As a research consultant, you're constantly tasked with producing comprehensive reports on diverse topics for demanding clients. You need to build an automatic deep research solution that can rapidly gather, verify, and synthesize information from across the internet, delivering reliable, fact-checked reports that meet tight deadlines and exacting standards regardless of the subject matter. 

## General instructions
In this lab you will be presented with a structure of the code, but you will need to complete some of it. 

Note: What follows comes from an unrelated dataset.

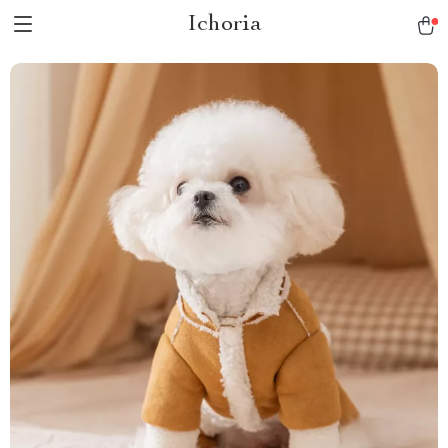
Ichoria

To successfully run this lab, replace all instances of the placeholder `None` with your own code. Sections where you need to write code will be delimited between `### START CODE HERE ###` and `### END CODE HERE ###`.

If you are stuck, or simply want to copy a solution into your notebook so that you can execute it, you can find all solution code inside the [Solution](Solution) folder.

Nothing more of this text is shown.